Stored data entries

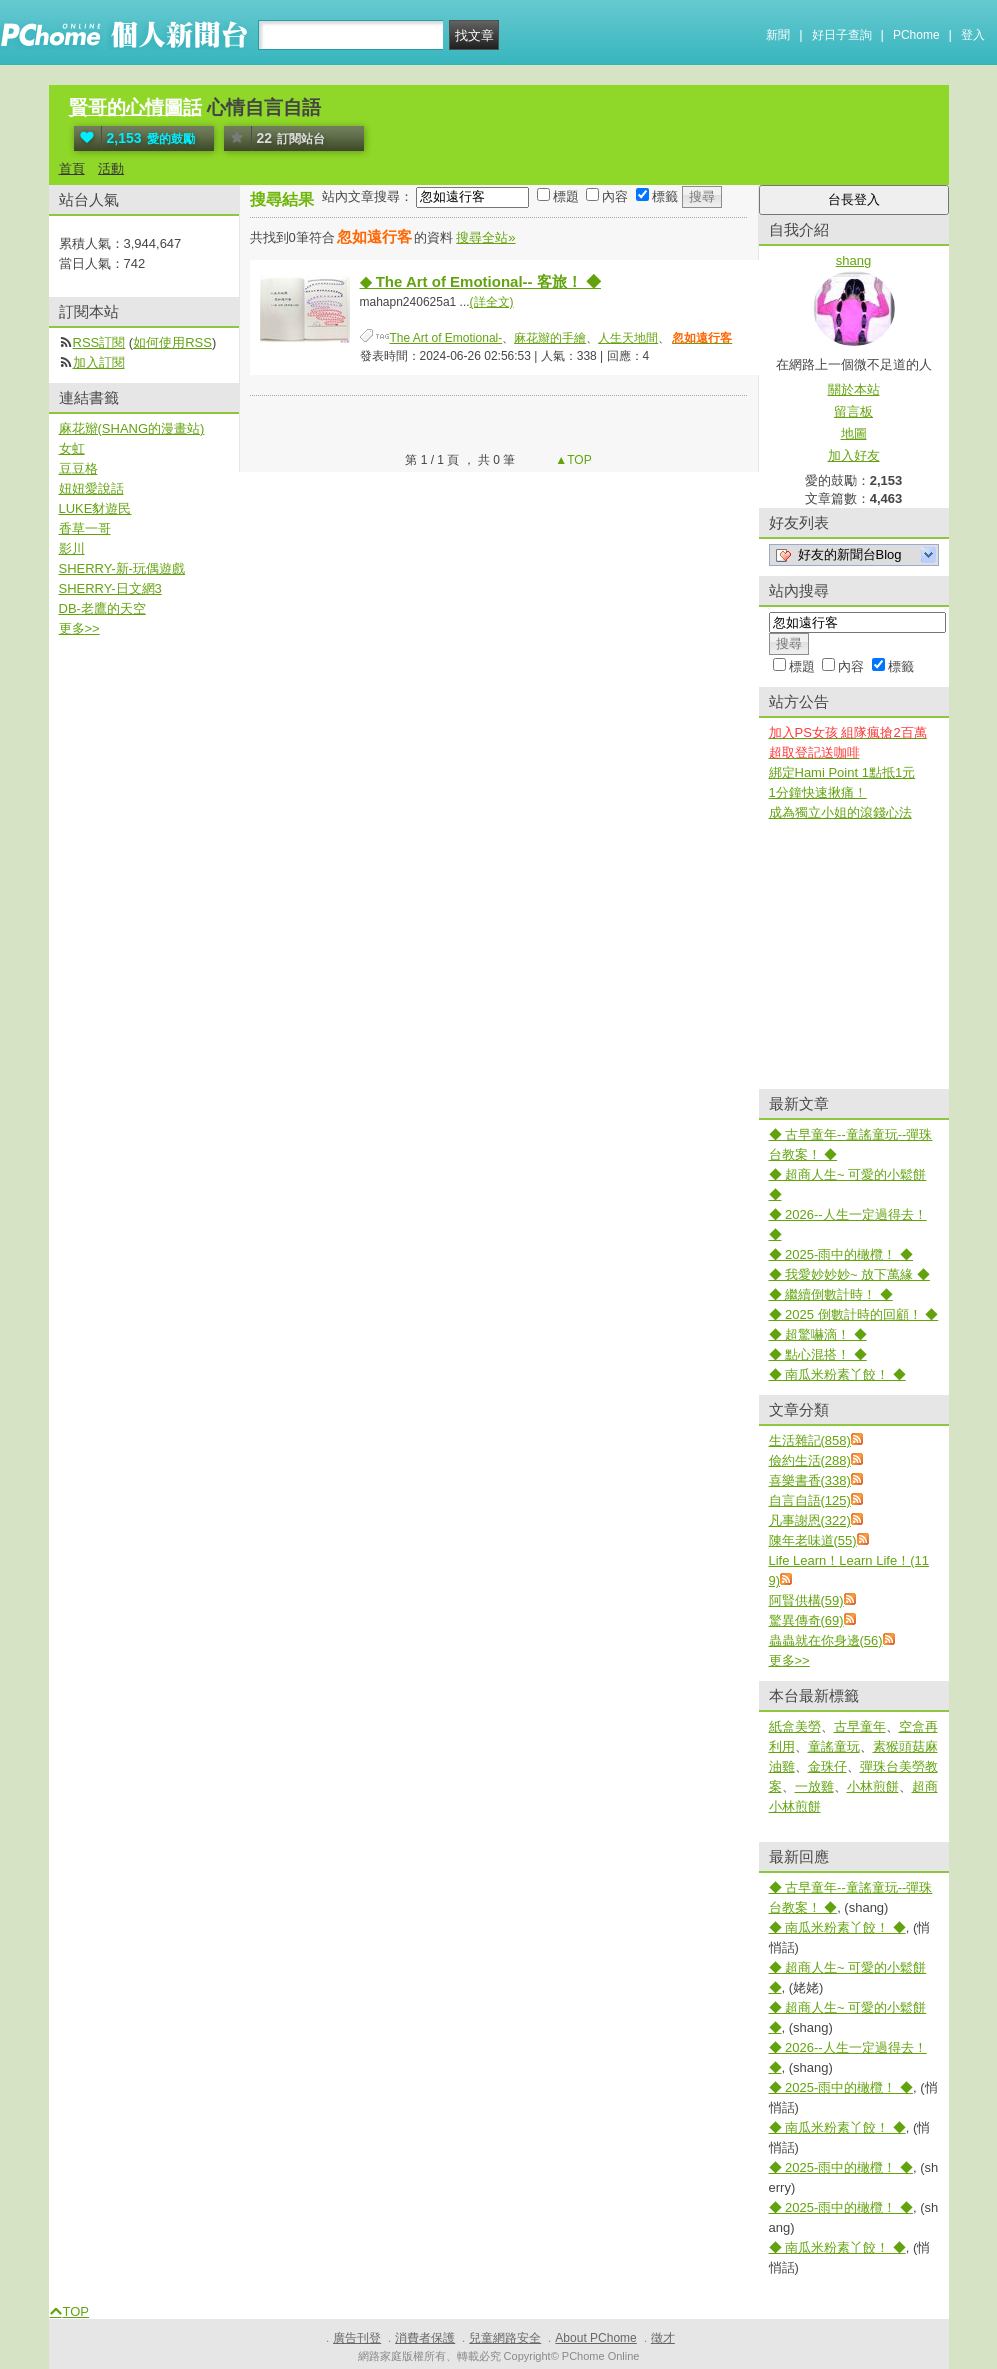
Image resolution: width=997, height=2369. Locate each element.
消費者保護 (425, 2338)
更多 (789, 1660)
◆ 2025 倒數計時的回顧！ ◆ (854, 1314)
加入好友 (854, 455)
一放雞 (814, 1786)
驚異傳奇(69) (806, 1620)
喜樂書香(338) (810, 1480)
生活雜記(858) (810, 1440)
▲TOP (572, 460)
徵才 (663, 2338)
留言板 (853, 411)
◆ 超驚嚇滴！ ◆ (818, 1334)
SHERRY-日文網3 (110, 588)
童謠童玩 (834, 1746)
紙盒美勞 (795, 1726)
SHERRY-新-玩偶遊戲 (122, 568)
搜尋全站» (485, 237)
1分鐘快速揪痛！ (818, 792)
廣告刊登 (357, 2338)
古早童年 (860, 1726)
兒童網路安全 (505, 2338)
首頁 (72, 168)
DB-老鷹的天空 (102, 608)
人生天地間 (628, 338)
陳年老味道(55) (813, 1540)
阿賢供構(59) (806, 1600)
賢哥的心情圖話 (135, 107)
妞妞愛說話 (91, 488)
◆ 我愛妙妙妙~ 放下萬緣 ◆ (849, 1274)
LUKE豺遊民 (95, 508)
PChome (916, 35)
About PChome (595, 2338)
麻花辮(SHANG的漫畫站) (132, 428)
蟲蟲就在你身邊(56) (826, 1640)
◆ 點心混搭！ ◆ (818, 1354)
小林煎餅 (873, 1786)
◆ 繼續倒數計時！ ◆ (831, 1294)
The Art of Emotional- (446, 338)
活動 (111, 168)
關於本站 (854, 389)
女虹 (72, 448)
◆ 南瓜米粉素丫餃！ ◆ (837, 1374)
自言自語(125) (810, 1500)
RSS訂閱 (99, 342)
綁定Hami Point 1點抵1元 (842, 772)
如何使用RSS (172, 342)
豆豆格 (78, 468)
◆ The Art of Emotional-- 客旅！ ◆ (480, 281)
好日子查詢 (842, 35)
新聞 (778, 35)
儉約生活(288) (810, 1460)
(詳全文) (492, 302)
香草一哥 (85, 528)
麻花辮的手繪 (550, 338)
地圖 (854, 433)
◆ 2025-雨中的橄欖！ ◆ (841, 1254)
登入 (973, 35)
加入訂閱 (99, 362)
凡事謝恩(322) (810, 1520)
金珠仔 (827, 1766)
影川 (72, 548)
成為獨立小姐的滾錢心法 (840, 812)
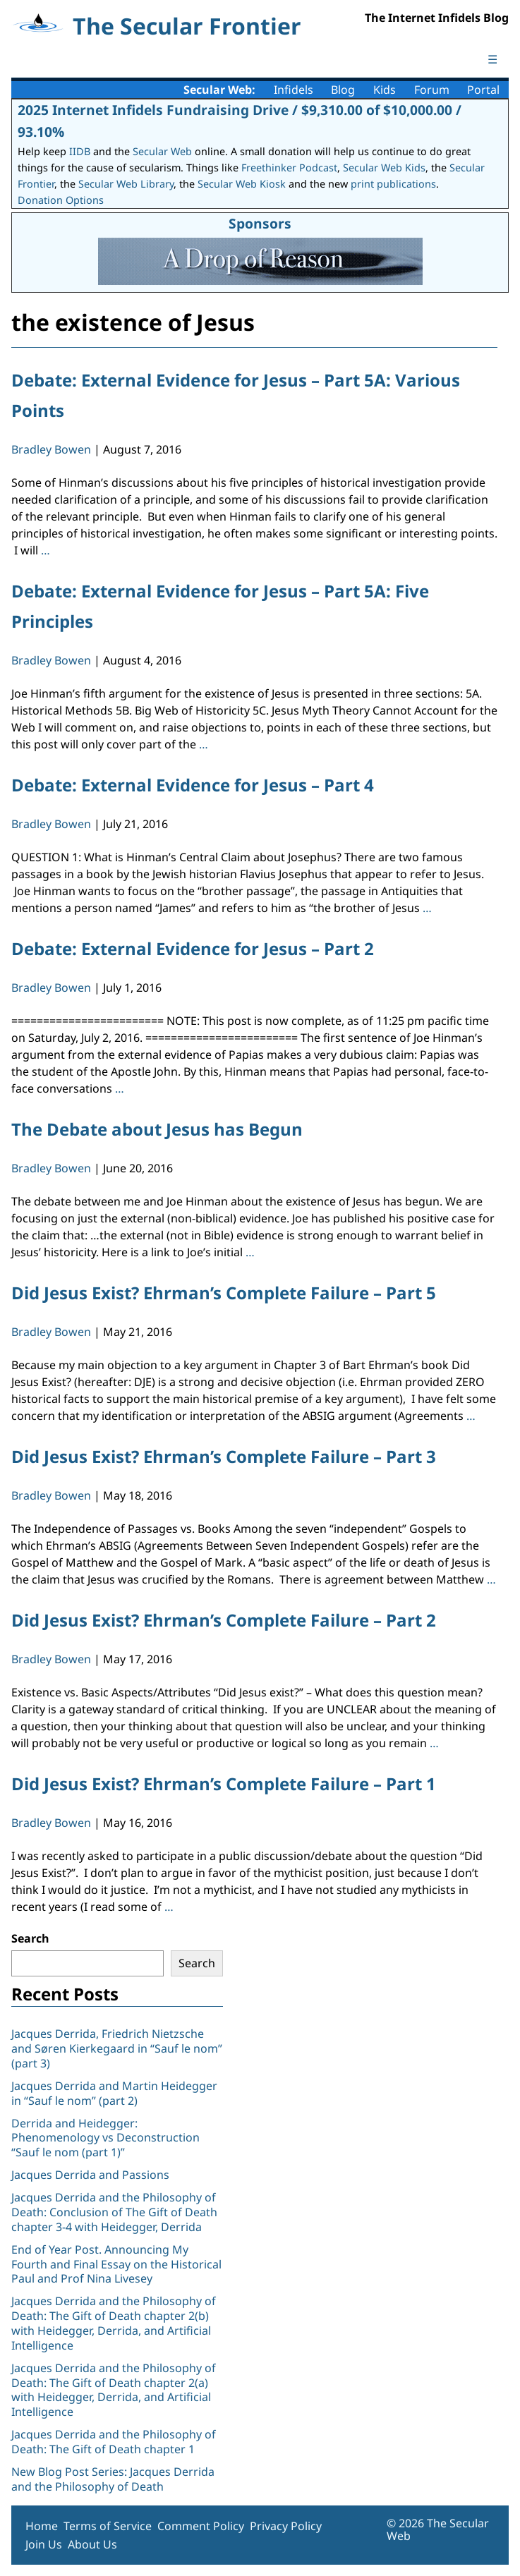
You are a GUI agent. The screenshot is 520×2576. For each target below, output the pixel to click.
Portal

--

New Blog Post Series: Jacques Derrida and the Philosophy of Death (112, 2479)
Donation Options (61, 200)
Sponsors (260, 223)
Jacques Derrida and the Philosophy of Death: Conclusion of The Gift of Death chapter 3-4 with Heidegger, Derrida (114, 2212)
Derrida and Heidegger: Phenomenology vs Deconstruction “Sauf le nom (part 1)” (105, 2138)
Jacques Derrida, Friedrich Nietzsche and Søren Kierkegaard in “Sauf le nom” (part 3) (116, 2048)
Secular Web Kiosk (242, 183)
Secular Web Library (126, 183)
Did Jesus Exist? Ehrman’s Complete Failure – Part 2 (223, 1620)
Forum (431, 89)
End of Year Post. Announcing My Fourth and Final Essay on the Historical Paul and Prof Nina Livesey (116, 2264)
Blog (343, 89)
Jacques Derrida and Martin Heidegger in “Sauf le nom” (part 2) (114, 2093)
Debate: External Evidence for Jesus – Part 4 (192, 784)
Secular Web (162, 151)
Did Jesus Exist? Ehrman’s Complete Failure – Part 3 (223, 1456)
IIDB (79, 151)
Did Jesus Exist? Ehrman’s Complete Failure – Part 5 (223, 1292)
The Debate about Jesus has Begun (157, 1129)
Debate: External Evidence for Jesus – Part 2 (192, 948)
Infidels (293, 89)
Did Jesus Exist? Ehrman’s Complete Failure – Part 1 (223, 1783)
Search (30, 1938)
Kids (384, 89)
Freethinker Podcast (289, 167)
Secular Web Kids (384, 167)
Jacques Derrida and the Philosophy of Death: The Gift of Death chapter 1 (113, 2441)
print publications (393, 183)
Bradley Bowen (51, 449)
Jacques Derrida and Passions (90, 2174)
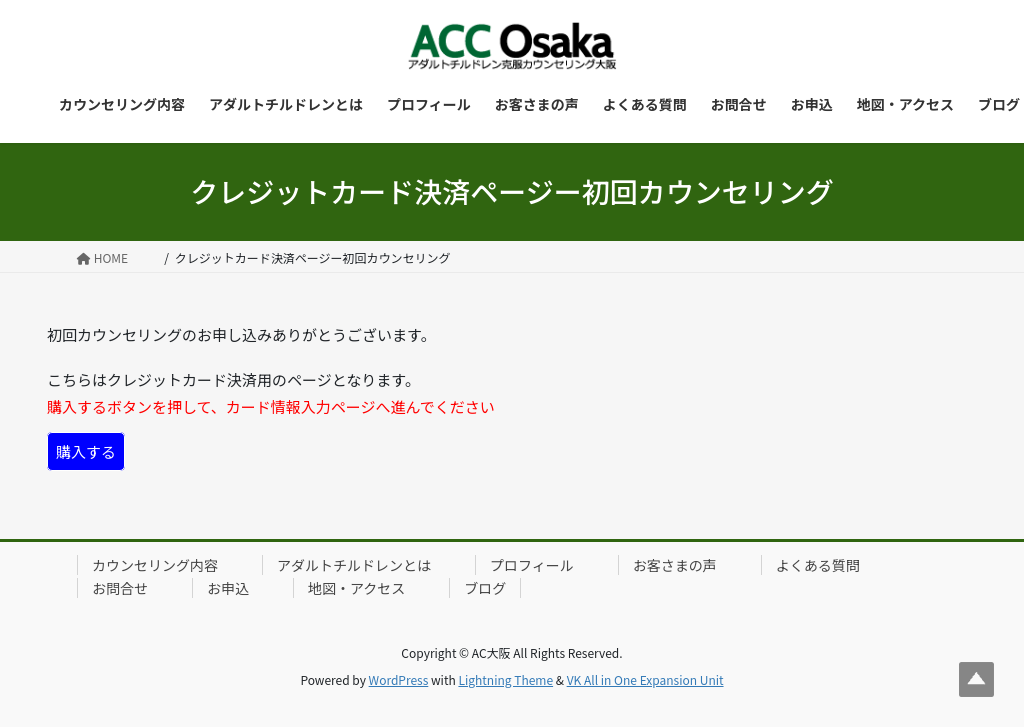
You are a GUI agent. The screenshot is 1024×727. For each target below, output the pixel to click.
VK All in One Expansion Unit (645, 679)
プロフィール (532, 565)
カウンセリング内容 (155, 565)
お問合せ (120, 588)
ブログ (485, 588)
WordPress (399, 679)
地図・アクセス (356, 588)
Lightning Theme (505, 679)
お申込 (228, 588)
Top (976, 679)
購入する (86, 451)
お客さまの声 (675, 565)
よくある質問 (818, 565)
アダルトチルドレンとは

> Work task
All lines with the word "Debate" need to be copied from the data above.

> The completed task
Debate: External Evidence for Jesus – Part 4 (192, 784)
The Debate about Jesus has Begun (157, 1129)
Debate: External Evidence for Jesus – Part 2 (192, 948)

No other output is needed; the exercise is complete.